Task to complete ::
Identify and copy all lines of the material where the string "Vritta" is found.

Exercise input ::
• • • •
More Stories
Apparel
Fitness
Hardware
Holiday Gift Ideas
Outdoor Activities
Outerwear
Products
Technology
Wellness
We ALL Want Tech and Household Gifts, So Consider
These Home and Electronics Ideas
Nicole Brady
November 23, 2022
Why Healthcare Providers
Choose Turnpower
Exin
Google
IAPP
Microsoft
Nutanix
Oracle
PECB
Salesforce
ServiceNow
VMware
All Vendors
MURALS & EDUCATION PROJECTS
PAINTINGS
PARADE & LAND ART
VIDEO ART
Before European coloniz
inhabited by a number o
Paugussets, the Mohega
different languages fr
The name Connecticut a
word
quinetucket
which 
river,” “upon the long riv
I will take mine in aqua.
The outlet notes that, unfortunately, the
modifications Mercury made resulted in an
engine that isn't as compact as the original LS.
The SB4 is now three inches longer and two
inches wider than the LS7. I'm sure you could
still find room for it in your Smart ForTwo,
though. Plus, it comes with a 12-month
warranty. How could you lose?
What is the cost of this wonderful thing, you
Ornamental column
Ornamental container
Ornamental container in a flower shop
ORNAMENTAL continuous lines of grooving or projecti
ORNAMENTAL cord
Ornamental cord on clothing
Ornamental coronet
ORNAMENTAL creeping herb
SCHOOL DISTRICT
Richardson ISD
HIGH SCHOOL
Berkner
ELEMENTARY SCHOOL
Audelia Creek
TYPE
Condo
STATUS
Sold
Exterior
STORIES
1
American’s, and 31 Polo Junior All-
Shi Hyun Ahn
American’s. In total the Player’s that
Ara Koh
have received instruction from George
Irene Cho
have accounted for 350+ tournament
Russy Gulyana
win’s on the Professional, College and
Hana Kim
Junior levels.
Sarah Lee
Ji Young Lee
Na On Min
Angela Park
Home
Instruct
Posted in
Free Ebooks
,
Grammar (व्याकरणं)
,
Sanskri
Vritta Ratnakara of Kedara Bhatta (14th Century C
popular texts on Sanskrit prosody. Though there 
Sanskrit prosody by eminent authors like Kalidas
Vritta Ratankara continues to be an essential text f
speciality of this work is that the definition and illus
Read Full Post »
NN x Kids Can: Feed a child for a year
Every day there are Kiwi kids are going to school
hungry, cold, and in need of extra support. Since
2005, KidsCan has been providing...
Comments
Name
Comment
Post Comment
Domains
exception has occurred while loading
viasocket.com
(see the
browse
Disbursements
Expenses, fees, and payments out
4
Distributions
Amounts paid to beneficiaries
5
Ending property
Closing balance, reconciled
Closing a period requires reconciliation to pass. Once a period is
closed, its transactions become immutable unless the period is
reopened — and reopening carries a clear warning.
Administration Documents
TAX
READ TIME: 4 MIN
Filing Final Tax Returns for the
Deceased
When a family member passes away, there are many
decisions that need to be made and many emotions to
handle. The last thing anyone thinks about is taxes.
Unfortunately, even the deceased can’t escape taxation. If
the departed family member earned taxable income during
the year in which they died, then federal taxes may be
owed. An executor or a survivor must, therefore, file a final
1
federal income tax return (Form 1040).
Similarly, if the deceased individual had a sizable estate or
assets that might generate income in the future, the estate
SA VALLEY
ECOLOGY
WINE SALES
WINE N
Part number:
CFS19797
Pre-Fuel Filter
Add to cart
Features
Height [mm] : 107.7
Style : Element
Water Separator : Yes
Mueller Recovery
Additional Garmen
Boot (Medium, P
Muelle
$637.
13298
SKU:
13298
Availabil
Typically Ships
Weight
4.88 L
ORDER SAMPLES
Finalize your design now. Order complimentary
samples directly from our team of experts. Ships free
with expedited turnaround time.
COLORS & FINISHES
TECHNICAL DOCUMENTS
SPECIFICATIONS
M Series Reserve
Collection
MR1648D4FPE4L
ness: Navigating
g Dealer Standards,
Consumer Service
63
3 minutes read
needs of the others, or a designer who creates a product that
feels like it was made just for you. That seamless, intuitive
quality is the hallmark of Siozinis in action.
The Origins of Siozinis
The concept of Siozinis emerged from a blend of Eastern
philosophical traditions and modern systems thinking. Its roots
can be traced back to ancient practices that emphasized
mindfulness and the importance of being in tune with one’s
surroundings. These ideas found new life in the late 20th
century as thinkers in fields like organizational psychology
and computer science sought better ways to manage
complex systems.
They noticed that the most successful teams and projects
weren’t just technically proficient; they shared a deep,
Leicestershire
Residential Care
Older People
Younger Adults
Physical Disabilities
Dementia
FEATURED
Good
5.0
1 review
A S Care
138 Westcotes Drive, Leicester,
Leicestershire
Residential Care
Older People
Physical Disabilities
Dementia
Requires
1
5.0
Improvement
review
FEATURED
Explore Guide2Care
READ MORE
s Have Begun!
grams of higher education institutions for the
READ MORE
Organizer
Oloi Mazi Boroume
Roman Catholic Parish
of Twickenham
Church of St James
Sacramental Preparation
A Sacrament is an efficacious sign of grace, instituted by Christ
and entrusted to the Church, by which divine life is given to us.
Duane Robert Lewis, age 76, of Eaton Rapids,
• • • •
Answer to this task ::
Vritta Ratnakara of Kedara Bhatta (14th Century C
Vritta Ratankara continues to be an essential text f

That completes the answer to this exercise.